▸ **Provided data**
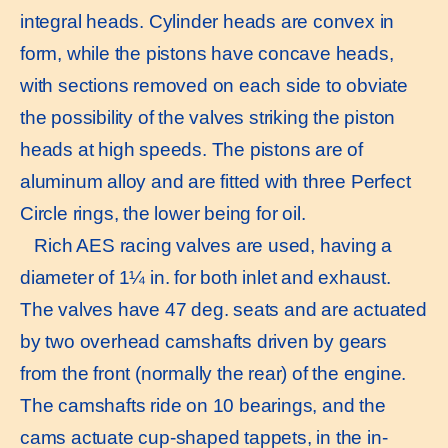
integral heads. Cylinder heads are convex in
form, while the pistons have concave heads,
with sections removed on each side to obviate
the possibility of the valves striking the piston
heads at high speeds. The pistons are of
aluminum alloy and are fitted with three Perfect
Circle rings, the lower being for oil.
Rich AES racing valves are used, having a
diameter of 1¼ in. for both inlet and exhaust.
The valves have 47 deg. seats and are actuated
by two overhead camshafts driven by gears
from the front (normally the rear) of the engine.
The camshafts ride on 10 bearings, and the
cams actuate cup-shaped tappets, in the in-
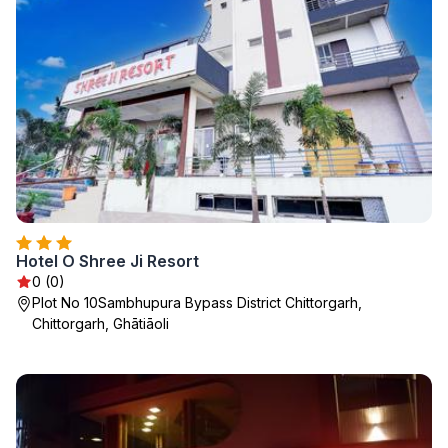
Hotel O Shree Ji Resort
0 (0)
Plot No 10Sambhupura Bypass District Chittorgarh,
Chittorgarh, Ghātiāoli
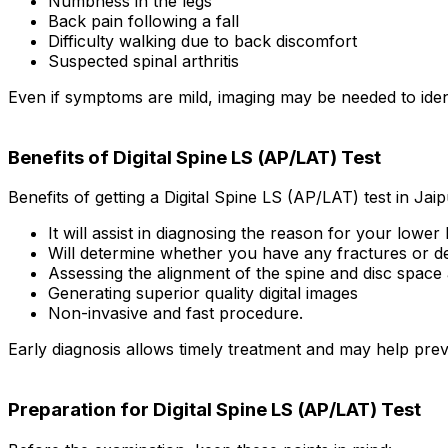
Numbness in the legs
Back pain following a fall
Difficulty walking due to back discomfort
Suspected spinal arthritis
Even if symptoms are mild, imaging may be needed to iden
Benefits of Digital Spine LS (AP/LAT) Test
Benefits of getting a Digital Spine LS (AP/LAT) test in Jaip
It will assist in diagnosing the reason for your lower
Will determine whether you have any fractures or def
Assessing the alignment of the spine and disc space 
Generating superior quality digital images
Non-invasive and fast procedure.
Early diagnosis allows timely treatment and may help prev
Preparation for Digital Spine LS (AP/LAT) Test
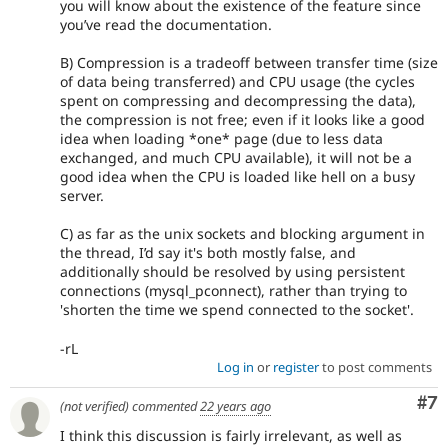
you will know about the existence of the feature since
you’ve read the documentation.
B) Compression is a tradeoff between transfer time (size
of data being transferred) and CPU usage (the cycles
spent on compressing and decompressing the data),
the compression is not free; even if it looks like a good
idea when loading *one* page (due to less data
exchanged, and much CPU available), it will not be a
good idea when the CPU is loaded like hell on a busy
server.
C) as far as the unix sockets and blocking argument in
the thread, I’d say it's both mostly false, and
additionally should be resolved by using persistent
connections (mysql_pconnect), rather than trying to
'shorten the time we spend connected to the socket'.
-rL
Log in
or
register
to post comments
Co
#7
(not verified)
commented
22 years ago
I think this discussion is fairly irrelevant, as well as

▸ **What the task asks**
From the first line to the last, repeat the entries exactly and leave out the pictures.

▸ **Written solution**
integral heads. Cylinder heads are convex in
form, while the pistons have concave heads,
with sections removed on each side to obviate
the possibility of the valves striking the piston
heads at high speeds. The pistons are of
aluminum alloy and are fitted with three Perfect
Circle rings, the lower being for oil.
Rich AES racing valves are used, having a
diameter of 1¼ in. for both inlet and exhaust.
The valves have 47 deg. seats and are actuated
by two overhead camshafts driven by gears
from the front (normally the rear) of the engine.
The camshafts ride on 10 bearings, and the
cams actuate cup-shaped tappets, in the in-
Hotel O Shree Ji Resort
0 (0)
Plot No 10Sambhupura Bypass District Chittorgarh,
Chittorgarh, Ghātiāoli
Numbness in the legs
Back pain following a fall
Difficulty walking due to back discomfort
Suspected spinal arthritis
Even if symptoms are mild, imaging may be needed to iden
Benefits of Digital Spine LS (AP/LAT) Test
Benefits of getting a Digital Spine LS (AP/LAT) test in Jaip
It will assist in diagnosing the reason for your lower
Will determine whether you have any fractures or def
Assessing the alignment of the spine and disc space 
Generating superior quality digital images
Non-invasive and fast procedure.
Early diagnosis allows timely treatment and may help prev
Preparation for Digital Spine LS (AP/LAT) Test
you will know about the existence of the feature since
you’ve read the documentation.
B) Compression is a tradeoff between transfer time (size
of data being transferred) and CPU usage (the cycles
spent on compressing and decompressing the data),
the compression is not free; even if it looks like a good
idea when loading *one* page (due to less data
exchanged, and much CPU available), it will not be a
good idea when the CPU is loaded like hell on a busy
server.
C) as far as the unix sockets and blocking argument in
the thread, I’d say it's both mostly false, and
additionally should be resolved by using persistent
connections (mysql_pconnect), rather than trying to
'shorten the time we spend connected to the socket'.
-rL
Log in
or
register
to post comments
Co
#7
(not verified)
commented
22 years ago
I think this discussion is fairly irrelevant, as well as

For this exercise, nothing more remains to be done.